I have a large collection of wildflower guides, mostly from used book sales, and I tend to go through them all when I need a new ID. However, I will say that the Audubon guide (which is the only one I had for a long time) is *particularly* bad with this sort of thing (partly because the photos it uses don't work very well for plants with tiny, nondescript flowers, partly because a lot of them just aren't in it.)

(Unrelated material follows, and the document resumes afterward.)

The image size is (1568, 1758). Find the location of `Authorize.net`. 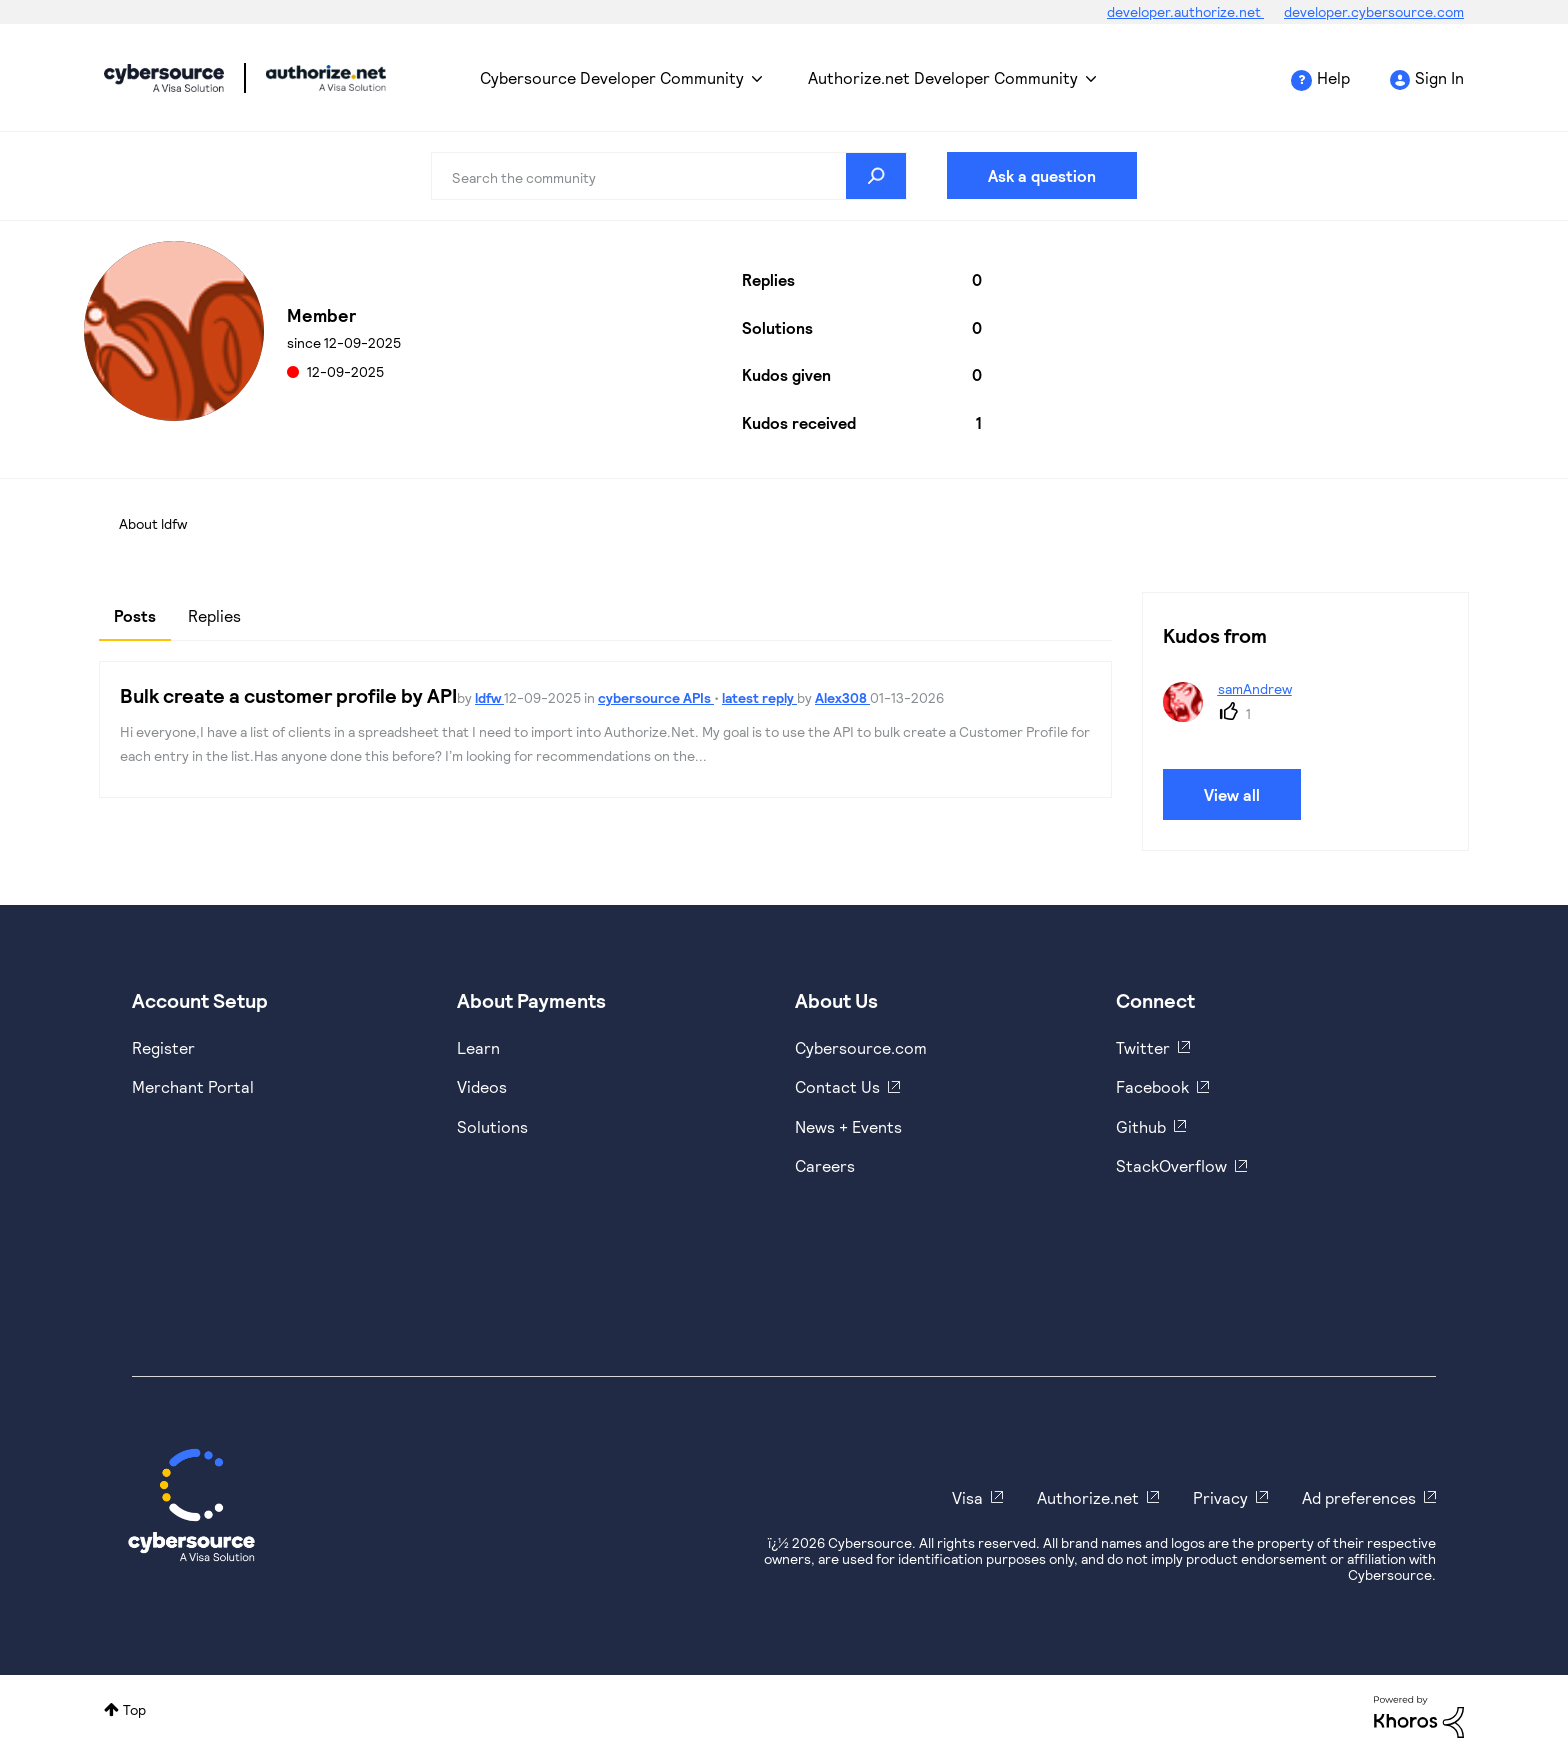 Authorize.net is located at coordinates (1088, 1497).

The Little Golden Guides - the ones that are smaller than a paperback - have a "Weeds" volume, and it's a good place to start - it doesn't have everything, and the only real way to use it is to thumb through it, but it's small enough that you can, and it it has a lot of the more common weedy flowers. It's also written up in such a way that reading it will give you a good start on knowing where to look in other books. I've also heard good things about Wild Urban Plants of the Northeast: A Field Guide, which is a much larger weeds book that only came out very recently and I haven't gotten my sticky little hands on yet.

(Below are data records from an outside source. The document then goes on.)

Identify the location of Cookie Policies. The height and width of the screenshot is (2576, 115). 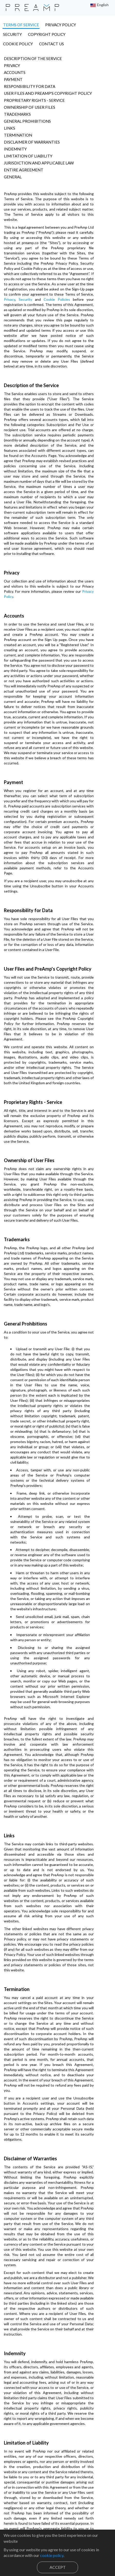 (16, 274).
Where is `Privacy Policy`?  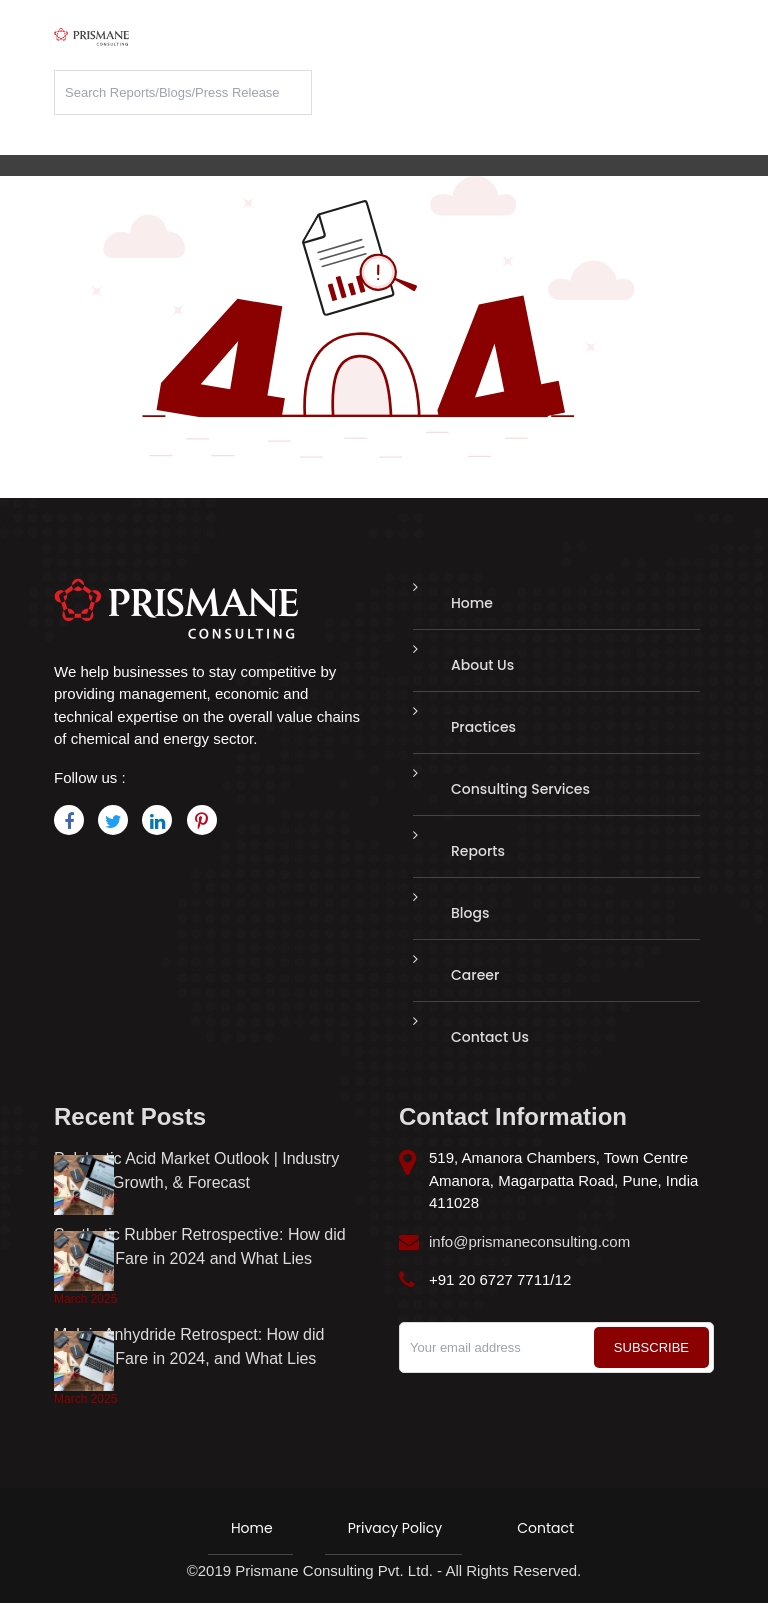 Privacy Policy is located at coordinates (395, 1528).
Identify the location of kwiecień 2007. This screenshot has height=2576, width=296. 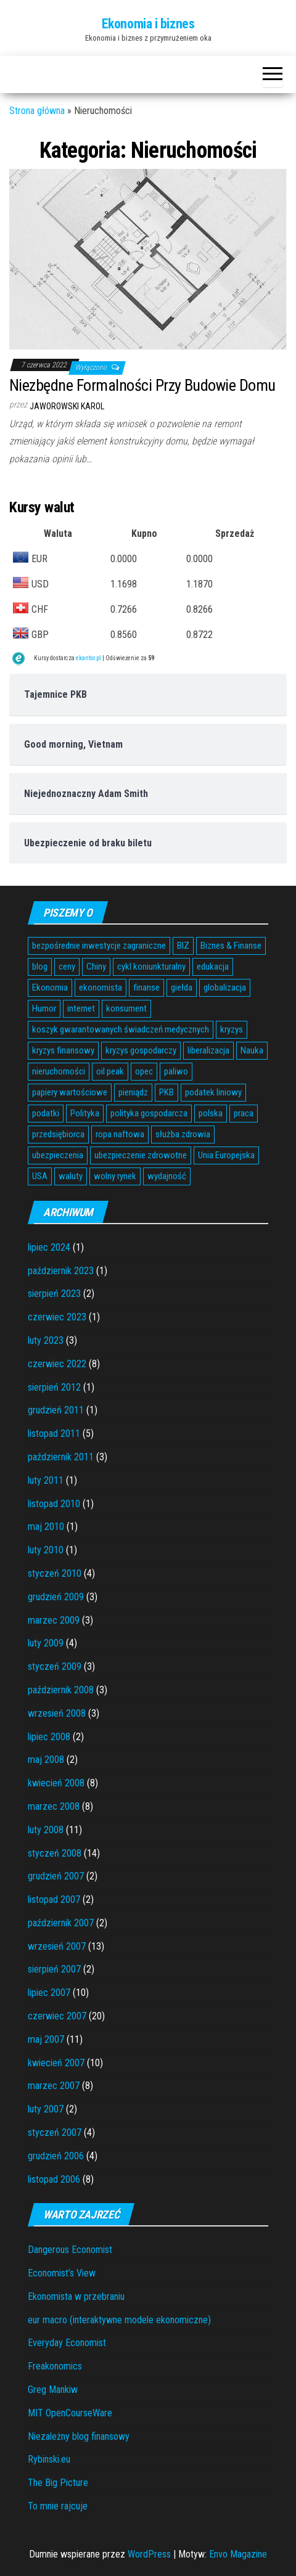 (56, 2063).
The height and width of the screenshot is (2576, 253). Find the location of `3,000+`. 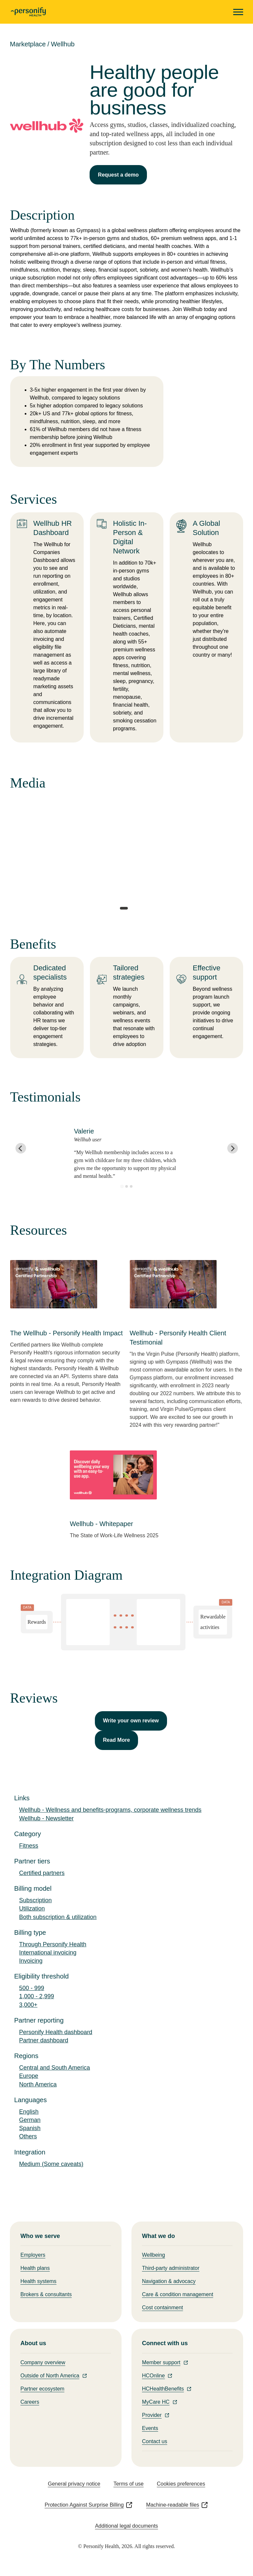 3,000+ is located at coordinates (28, 2005).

In general though in wildflower guides, I'd look for one that uses color drawings instead of/alongside photographs - I've found drawings are a lot better at emphasizing the right things with those kinds of plants.

The other thing: you would be surpised how often it works, but if you just go to google image search, and stick in a simple description - like "common purple flower weed" or something - you'll often come up with a photo of your plant, and you can then go to the website and find an ID. (Also, if you've got a tentative ID out of a book, google image searching the scientific name will get you a lot more photos you can use to confirm/deny.)

The other thing you might want to do is google/wiki the scientific names listed in this post. :P I'm not really writing a guide here (yet) but I betcha that over half of the stuff you're seeing is also on my list, and you'll probably know it if you see it. I was going to link to ID pages so people could do that more easily, but I ran out of time last night - maybe I'll do it later.